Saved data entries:
*-*-*
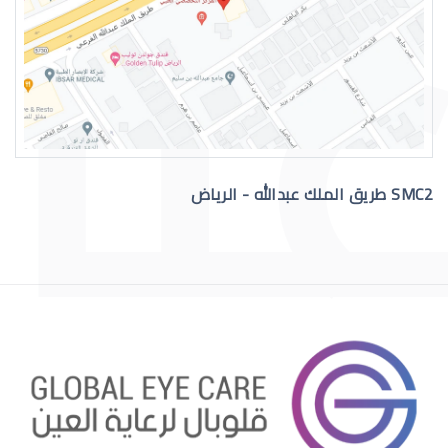
التهاب عيون الاطفال الرضع
SMC2 طريق الملك عبدالله - الرياض
علاج عيون الاطفال الرضع
احمرار عيون الاطفال الرضع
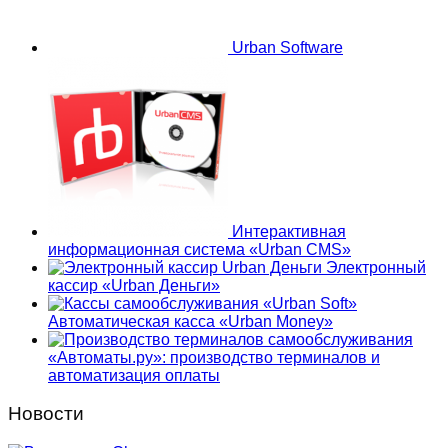
Urban Software
Интерактивная
информационная система «Urban CMS»
Электронный
кассир «Urban Деньги»
Автоматическая касса «Urban Money»
«Автоматы.ру»: производство терминалов и
автоматизация оплаты
Новости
*-*-*
Only the lines from the one containing "Urban Software" through the last line of the records belong in the answer, each written out exactly.

Problem solution:
Urban Software
Интерактивная
информационная система «Urban CMS»
Электронный
кассир «Urban Деньги»
Автоматическая касса «Urban Money»
«Автоматы.ру»: производство терминалов и
автоматизация оплаты
Новости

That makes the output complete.